Point of sale inspections before settlements is a big issue in our area with many of the municipalities, we have 283 in our area that our government affairs directors at Suburban Realtors Alliance deal with on a daily basis. Many of these municipalities do not know of or understand the details of the PA Municipal Code and Ordinance Act which requires them to issue Temporary U & O Certificates and whilst it allows them to request deposits into escrows the act allows for some large penalties if the homeowners do not complete the required work within the 18 months the act requires the municipality to give them to complete.
In fact our local government affairs office has just created this website http://www.thisdoesntmakesense.org/ which shows how long some of these point of sale inspections will take to rectify these "important" issues that municipalities need to address so urgently.
I am currently dealing with a Fannie Mae sale in one of these municipalities and when delivering the U&O Inspection request with the permit fee, $250 again being Fannie Mae this had to be paid by the buyer, encountered their escrow requirements for repairs to any items that fail the inspection, and their list is quite extensive, including sewer laterals. In this case my buyer is going to obtain financing post settlement to do the repairs, so has no available funds for escrow and this being a Fannie Mae property there are no funds available from the seller. I mentioned the act and was greeted with amazement and interest as to what the act allows and requires the township to do.
I asked the CEO of Suburban Realtors Alliance to send a copy of the act over to the township and his covering email laid out what we feel is a good solution for the township.

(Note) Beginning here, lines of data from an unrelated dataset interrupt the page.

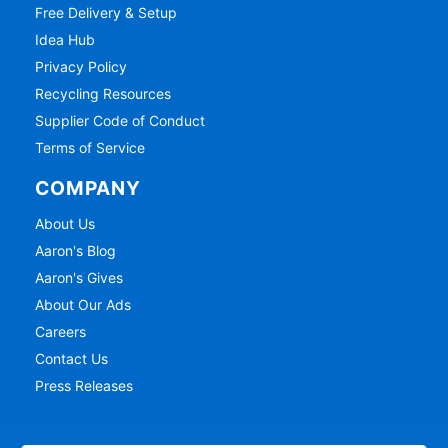
Free Delivery & Setup
Idea Hub
Privacy Policy
Recycling Resources
Supplier Code of Conduct
Terms of Service
COMPANY
About Us
Aaron's Blog
Aaron's Gives
About Our Ads
Careers
Contact Us
Press Releases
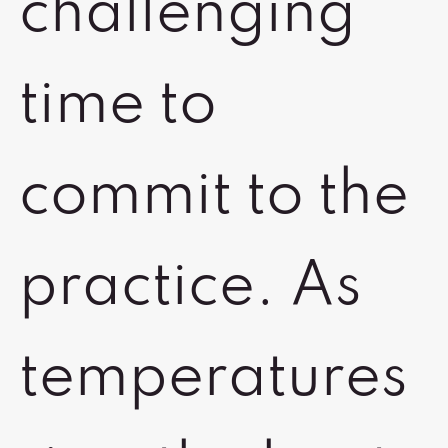
challenging
time to
commit to the
practice. As
temperatures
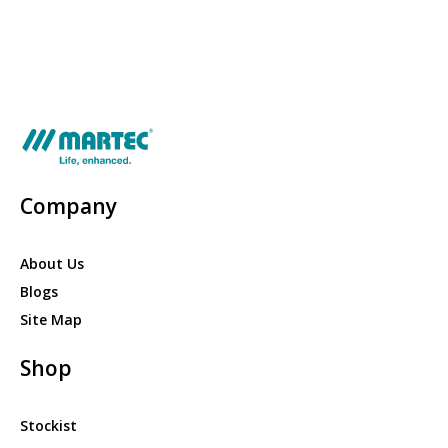
Company
About Us
Blogs
Site Map
Shop
Stockist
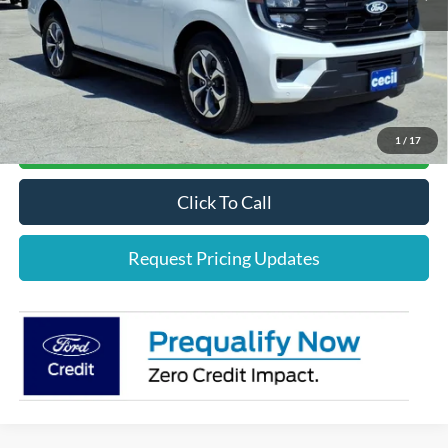
Cecil Price:
$73,810
*
Please Note:
We turn our inventory daily, please check with the dealer to confirm vehicle
availability.
1
/
17
Confirm Availability
Click To Call
Request Pricing Updates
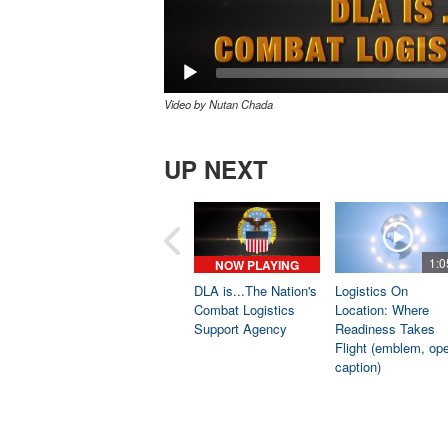
Video by Nutan Chada
UP NEXT
1:0
NOW PLAYING
DLA is...The Nation's
Logistics On
Combat Logistics
Location: Where
Support Agency
Readiness Takes
Flight (emblem, op
caption)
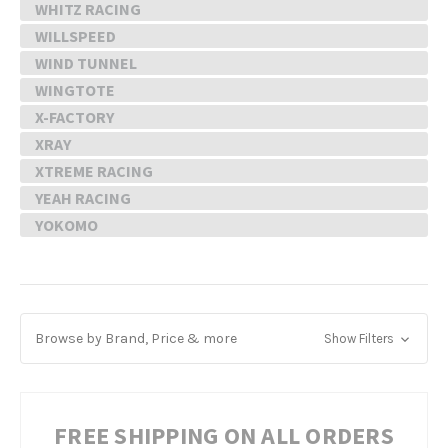
WHITZ RACING
WILLSPEED
WIND TUNNEL
WINGTOTE
X-FACTORY
XRAY
XTREME RACING
YEAH RACING
YOKOMO
Browse by Brand, Price & more
Show Filters
FREE SHIPPING ON ALL ORDERS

Today, I heard two good pieces of news, whilst at the U & O inspection, the township has dropped the escrow requirement of issuing the U & O Certificate, and they now require the new homeowner to sign a letter saying they will do the work in a set amount of time. The act says specifically this is 18 months, so we will have to wait and see what they say. Also another Realtor who had been told the township required a $5000 escrow for a sewer lateral also discovered the township was dropping this request and allowing the settlement to move ahead without the escrow, but with a requirement for the work to be completed. So a win for the good guys.
As a Realtor, this is one of the issues I deal with for consumers. Protecting their interests and their ability to go to settlement without onerous requirements. It is why I am involved with my local association Suburban West Realtors Association and why I believe my association provides good value through being an shareholder of Suburban Realtors Alliance. Having the association behind me to back me up allows me tackle these thorny issues and hopefully achieve results for consumers that allow them to sell and buy homes as easily as possible. Not every real estate agent is a Realtor, who upholds a code of ethics, or is held to that code by other Realtors. Who you use to help you buy and sell a house is important.